The Effect of Competition in the Product Market on the Quality of Profits of Homogeneous and Non-Homogeneous Industries of Listed Companies on the Stock Exchange
Profit, as one of the most important indicators of accounting information, has always been the focus of attention of investors and creditors for several purposes such as evaluating stocks and management performance of companies and optimizing investment decisions. Investors attach special value to profit as a forecasting tool. The assumption that profit is one of the first figures related to company-specific information and the most important information presented in financial reports has been supported by many empirical evaluations, which show that investors rely on profit figures in their decisions more than other information provided about company performance such as dividends and cash flows.

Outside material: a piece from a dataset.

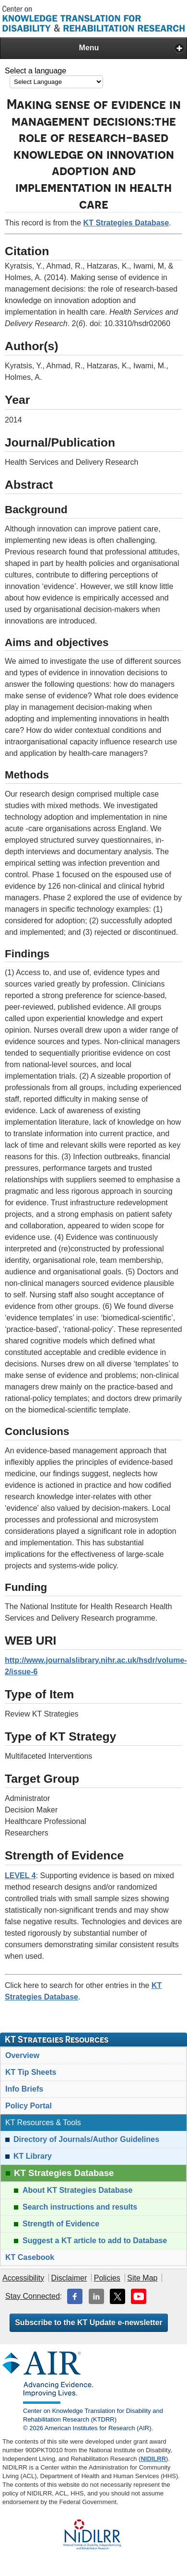 The image size is (187, 2576). I want to click on [Language Translate Widget], so click(56, 81).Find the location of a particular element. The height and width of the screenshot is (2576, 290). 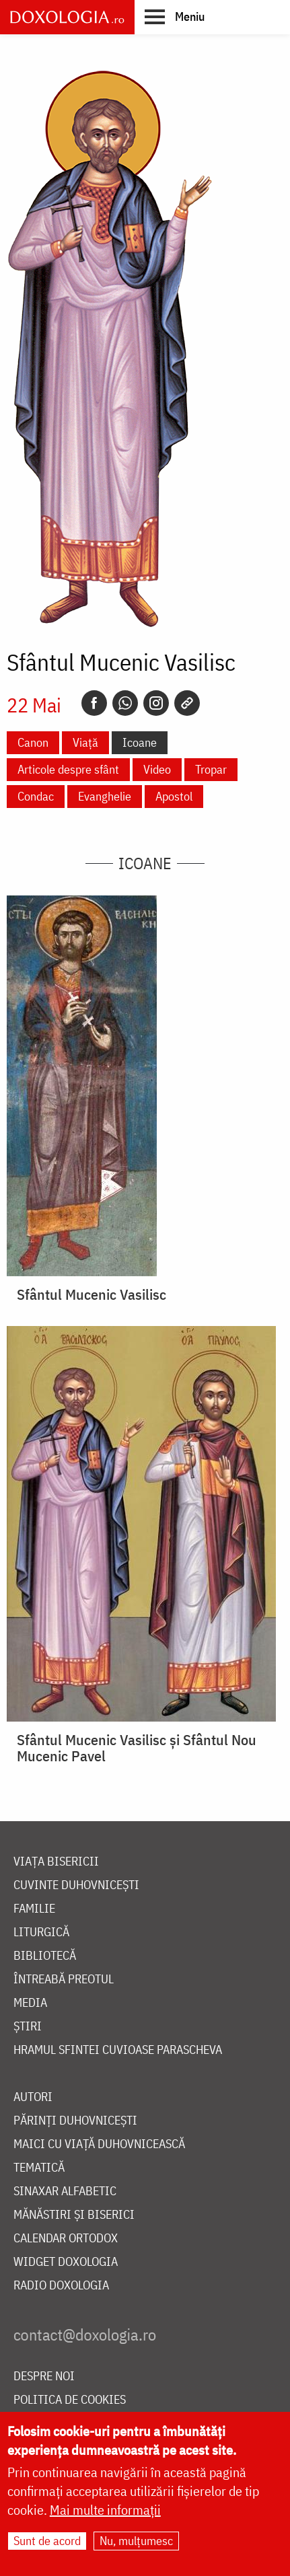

Financial reports are one of the most important products of the accounting system, one of the main goals of which is to provide the necessary information to evaluate the performance and profitability of the enterprise. One of the accounting items prepared and presented in financial reports (profit and loss statement) is net profit, which has different applications. Profit is usually considered as a factor for formulating profit distribution policies and a guide for investment and decision-making, and finally a factor for forecasting. Due to the greater knowledge of managers about the company, it is expected that information will be prepared and presented in a way that best reflects the company's situation. On the other hand, for reasons such as retention in the company, receiving bonuses and other factors, the manager may intentionally or unintentionally make the company's situation appear favorable; therefore, the quality of companies' profits is affected by the reporting principles and the discretion of managers. The structure of product markets may affect the company's cash flow risk and, as a result, the quality of profits.

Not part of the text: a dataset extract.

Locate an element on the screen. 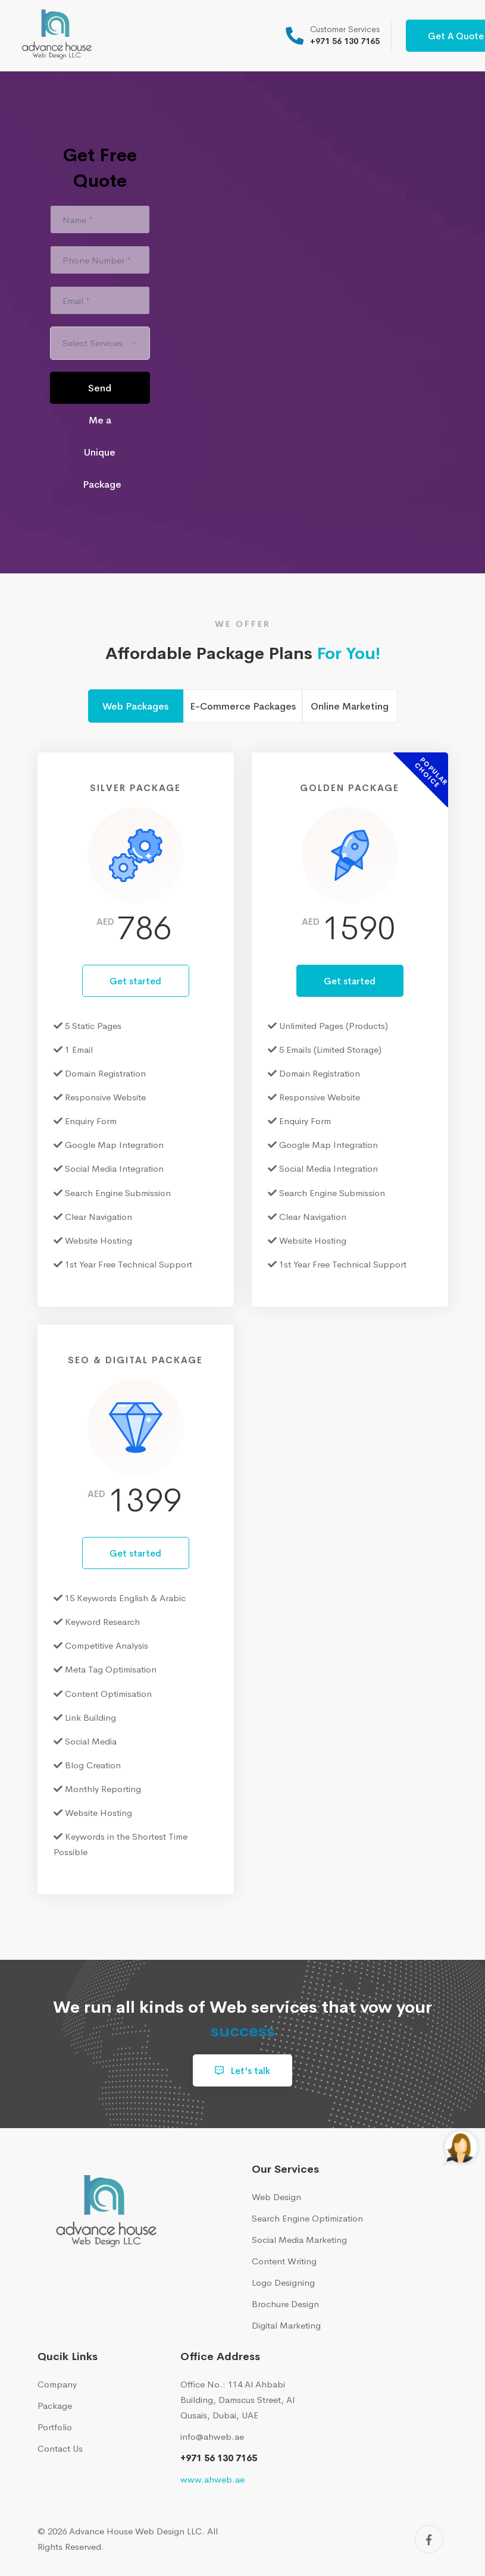 The image size is (485, 2576). Package is located at coordinates (54, 2405).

The degree of concentration of sellers in a market is determined by the number of sellers and how their size is distributed. Seller size can be measured in terms of sales, value added, or employment. Market concentration is an organizational characteristic of a market that determines the nature of pricing and the degree of competition or monopoly in the market. Market concentration is a good indicator of how well a market is run. Both economic theory and much empirical work suggest that market competition is strongly influenced by the degree of market concentration. Real markets can be classified from monopoly to competition based on the concentration index. There are several potential reasons why the competitive structure of a product may affect the quality of profits. Firms make different operational decisions. For example, they conduct initial marketing research, present attractive products, decide on production quantities and selling prices, advertise their products, arrange financing, then begin production, and finally sell the products to consumers.